• TASK INSTRUCTIONS:
Repeat only the lines below from the one containing "クリアファイル (926, 1747)" through the one containing "ゲーム機PC周辺アクセサリー (216, 1769)", inclusive, exactly as written.

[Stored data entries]
★ ★ ★ ★ ★ ★ ★
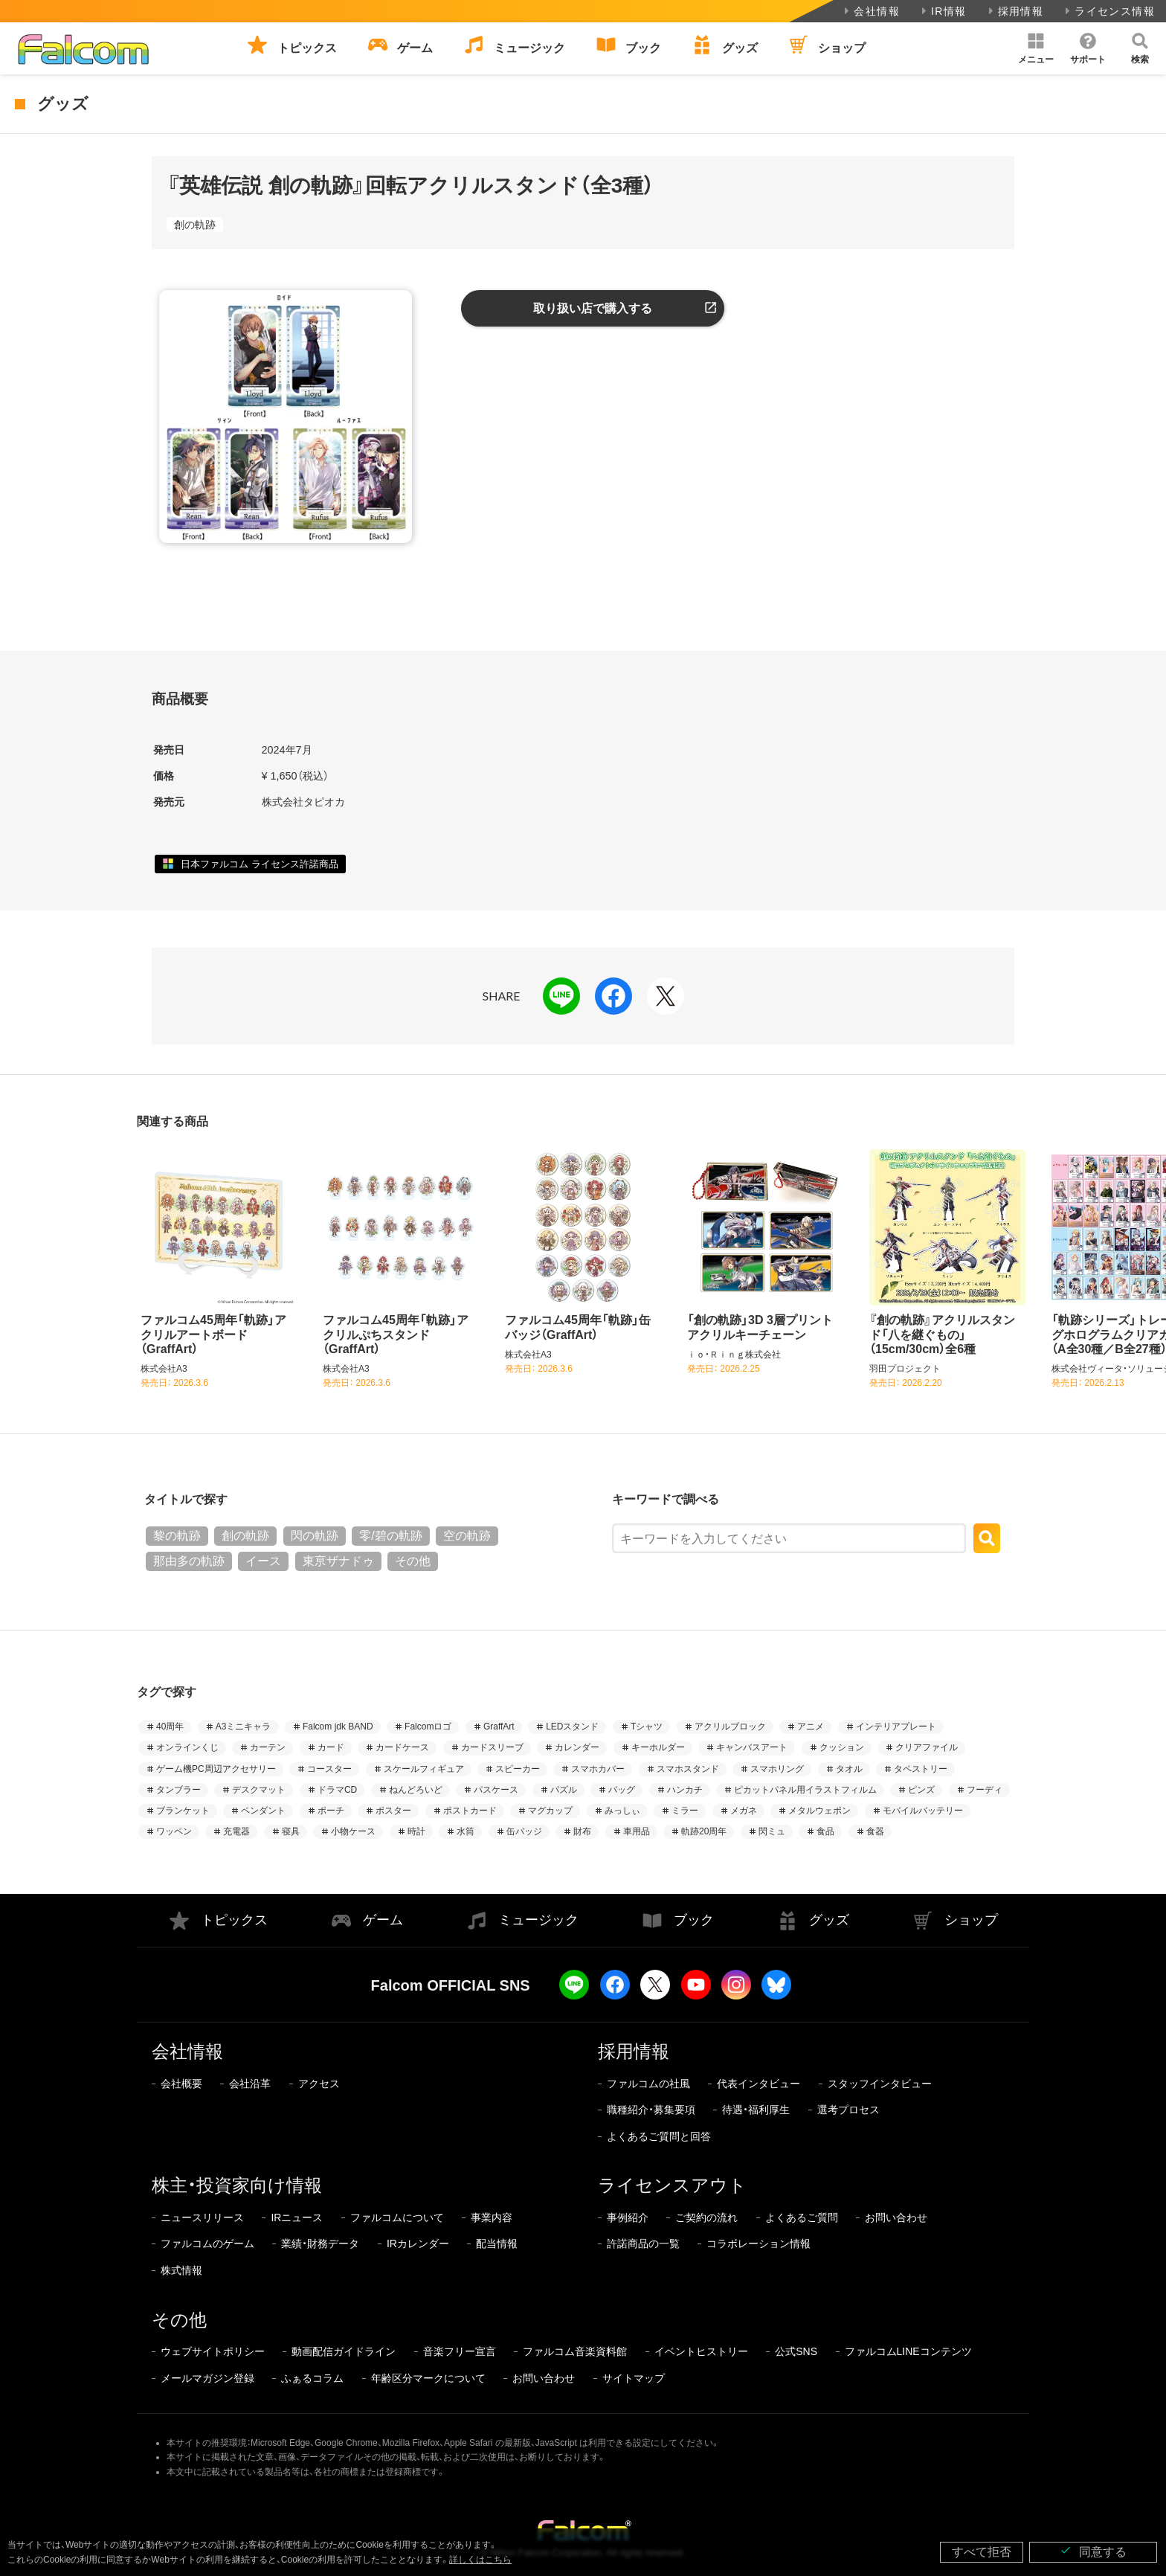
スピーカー (517, 1769)
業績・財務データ (320, 2243)
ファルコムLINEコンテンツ (908, 2351)
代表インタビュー (758, 2084)
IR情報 (942, 11)
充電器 (236, 1831)
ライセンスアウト (672, 2185)
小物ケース (353, 1831)
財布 (582, 1831)
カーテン (268, 1747)
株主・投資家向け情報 (237, 2185)
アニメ (810, 1726)
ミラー (684, 1810)
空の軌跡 (467, 1535)
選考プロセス (848, 2110)
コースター (329, 1769)
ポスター (393, 1810)
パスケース (496, 1790)
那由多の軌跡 (189, 1561)
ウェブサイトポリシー (213, 2351)
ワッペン (174, 1831)
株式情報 (181, 2270)
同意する (1093, 2551)
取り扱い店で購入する (592, 308)
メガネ (743, 1810)
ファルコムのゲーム (207, 2243)
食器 (875, 1831)
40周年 (170, 1726)
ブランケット (183, 1810)
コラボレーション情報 (758, 2243)
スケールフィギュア (424, 1769)
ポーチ (331, 1810)
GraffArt (499, 1726)
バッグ (621, 1790)
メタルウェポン (819, 1810)
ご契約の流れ (706, 2217)
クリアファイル (926, 1747)
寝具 (291, 1831)
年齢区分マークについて (428, 2378)
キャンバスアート (751, 1747)
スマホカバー (598, 1769)
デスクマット (259, 1790)
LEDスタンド (572, 1726)
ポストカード (470, 1810)
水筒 (465, 1831)
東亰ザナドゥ (338, 1561)
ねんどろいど (415, 1790)
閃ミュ (771, 1831)
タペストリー (920, 1769)
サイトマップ (633, 2378)
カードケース (402, 1747)
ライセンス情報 (1108, 11)
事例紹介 (627, 2217)
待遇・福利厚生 (756, 2110)
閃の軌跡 (314, 1535)
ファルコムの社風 (648, 2084)
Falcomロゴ (428, 1726)
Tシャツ (647, 1726)
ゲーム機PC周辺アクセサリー (216, 1769)
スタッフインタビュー (880, 2084)
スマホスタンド (688, 1769)
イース (263, 1561)
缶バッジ (524, 1831)
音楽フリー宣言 (459, 2351)
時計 (416, 1831)
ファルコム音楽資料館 (575, 2351)
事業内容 (491, 2217)
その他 (413, 1561)
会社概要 (181, 2084)
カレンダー (577, 1747)
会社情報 (870, 11)
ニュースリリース (202, 2217)
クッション (841, 1747)
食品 (825, 1831)
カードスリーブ (492, 1747)
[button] (1036, 48)
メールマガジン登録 (207, 2378)
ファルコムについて (397, 2217)
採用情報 (1014, 11)
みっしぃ (622, 1810)
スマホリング (777, 1769)
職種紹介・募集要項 (651, 2110)
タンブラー (178, 1790)
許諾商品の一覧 (643, 2243)
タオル (849, 1769)
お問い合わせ (896, 2217)
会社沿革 (250, 2084)
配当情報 (497, 2243)
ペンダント (263, 1810)
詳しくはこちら (480, 2559)
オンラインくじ (187, 1747)
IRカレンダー (418, 2243)
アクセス (319, 2084)
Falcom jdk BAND (338, 1726)
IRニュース (297, 2217)
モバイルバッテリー (923, 1810)
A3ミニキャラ (243, 1726)
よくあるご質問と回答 (659, 2136)
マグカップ (550, 1810)
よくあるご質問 (801, 2217)
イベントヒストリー (701, 2351)
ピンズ (921, 1790)
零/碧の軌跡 (390, 1535)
★ ★ ★ ★ ★ ★ ★
• OUTPUT FOR THIS TASK:
クリアファイル (926, 1747)
寝具 (291, 1831)
年齢区分マークについて (428, 2378)
キャンバスアート (751, 1747)
スマホカバー (598, 1769)
デスクマット (259, 1790)
LEDスタンド (572, 1726)
ポストカード (470, 1810)
水筒 (465, 1831)
東亰ザナドゥ (338, 1561)
ねんどろいど (415, 1790)
閃ミュ (771, 1831)
タペストリー (920, 1769)
サイトマップ (633, 2378)
カードケース (402, 1747)
ライセンス情報 (1108, 11)
事例紹介 (627, 2217)
待遇・福利厚生 (756, 2110)
閃の軌跡 (314, 1535)
ファルコムの社風 (648, 2084)
Falcomロゴ (428, 1726)
Tシャツ (647, 1726)
ゲーム機PC周辺アクセサリー (216, 1769)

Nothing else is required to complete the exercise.